--- START ---

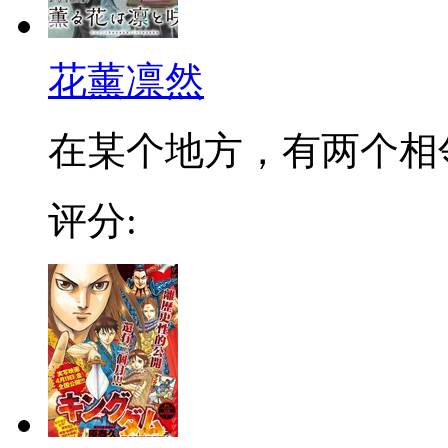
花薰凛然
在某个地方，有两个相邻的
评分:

--- END ---
--- START ---

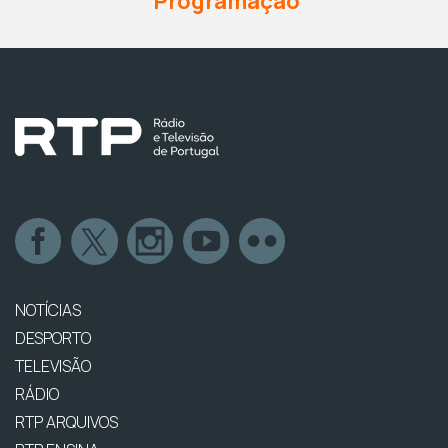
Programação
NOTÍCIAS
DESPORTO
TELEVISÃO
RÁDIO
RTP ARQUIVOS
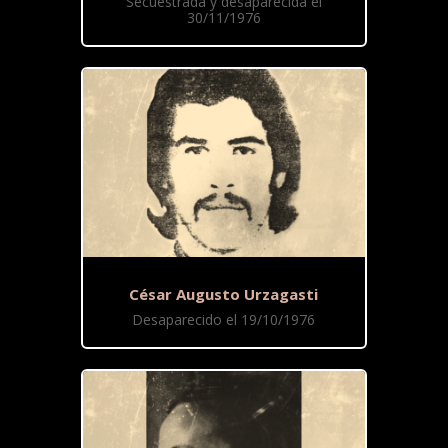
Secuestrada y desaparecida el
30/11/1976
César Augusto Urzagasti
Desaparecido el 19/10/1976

--- END ---

▶ **Assignment**:
Output should consist of the lines above from the one with "RTP ARQUIVOS" down to the one with "Desaparecido el 19/10/1976", exact and without pictures.

▶ **Output for this exercise**:
RTP ARQUIVOS
Secuestrada y desaparecida el
30/11/1976
César Augusto Urzagasti
Desaparecido el 19/10/1976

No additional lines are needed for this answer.